Slice chunking in Go
Asked Answered
F

10

45

I have a slice with ~2.1 million log strings in it, and I would like to create a slice of slices with the strings being as evenly distributed as possible.

Here is what I have so far:

// logs is a slice with ~2.1 million strings in it.
var divided = make([][]string, 0)
NumCPU := runtime.NumCPU()
ChunkSize := len(logs) / NumCPU
for i := 0; i < NumCPU; i++ {
    temp := make([]string, 0)
    idx := i * ChunkSize
    end := i * ChunkSize + ChunkSize
    for x := range logs[idx:end] {
        temp = append(temp, logs[x])
    }
    if i == NumCPU {
        for x := range logs[idx:] {
            temp = append(temp, logs[x])
        }
    }
    divided = append(divided, temp)
}

The idx := i * ChunkSize will give me the current "chunk start" for the logs index, and end := i * ChunkSize + ChunkSize will give me the "chunk end", or the end of the range of that chunk. I couldn't find any documentation or examples on how to chunk/split a slice or iterate over a limited range in Go, so this is what I came up with.
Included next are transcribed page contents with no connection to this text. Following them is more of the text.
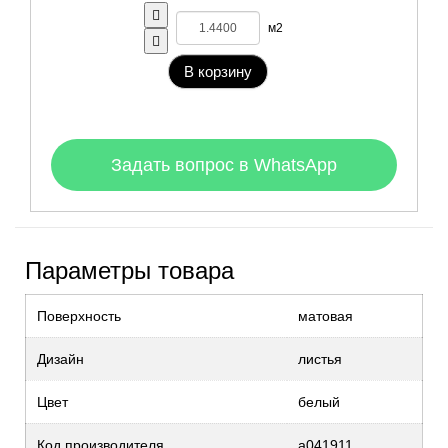
м2
В корзину
Задать вопрос в WhatsApp
Параметры товара
Поверхность
матовая
Дизайн
листья
Цвет
белый
Код производителя
a041911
However, it only copies the first chunk multiple times, so it doesn't work.

How do I (as evenly as possible) chunk an slice in Go?

Faultfinder answered 3/2, 2016 at 14:23 Comment(0)
B
107

You don't need to make new slices, just append slices of logs to the divided slice.

http://play.golang.org/p/vyihJZlDVy

var divided [][]string

chunkSize := (len(logs) + numCPU - 1) / numCPU

for i := 0; i < len(logs); i += chunkSize {
    end := i + chunkSize

    if end > len(logs) {
        end = len(logs)
    }

    divided = append(divided, logs[i:end])
}

fmt.Printf("%#v\n", divided)
Bamberger answered 3/2, 2016 at 14:38 Comment(1)
If anyone's wondering what (len(logs) + numCPU - 1) / numCPU is, it's simply the ceil of len(logs)/numCPUDextrorse
F
20

Using generics (Go version >=1.18):

func chunkBy[T any](items []T, chunkSize int) (chunks [][]T) {
    for chunkSize < len(items) {
        items, chunks = items[chunkSize:], append(chunks, items[0:chunkSize:chunkSize])
    }
    return append(chunks, items)
}

Playground URL

Or if you want to manually set the capacity:

func chunkBy[T any](items []T, chunkSize int) [][]T {
    var _chunks = make([][]T, 0, (len(items)/chunkSize)+1)
    for chunkSize < len(items) {
        items, _chunks = items[chunkSize:], append(_chunks, items[0:chunkSize:chunkSize])
    }
    return append(_chunks, items)
}

Playground URL

Flivver answered 27/5, 2022 at 16:32 Comment(1)
Best one! But return value could be improved for e.g. items := var s []int. I can update, shall I?Dragonfly
J
7

Per Slice Tricks

Batching with minimal allocation

Useful if you want to do batch processing on large slices.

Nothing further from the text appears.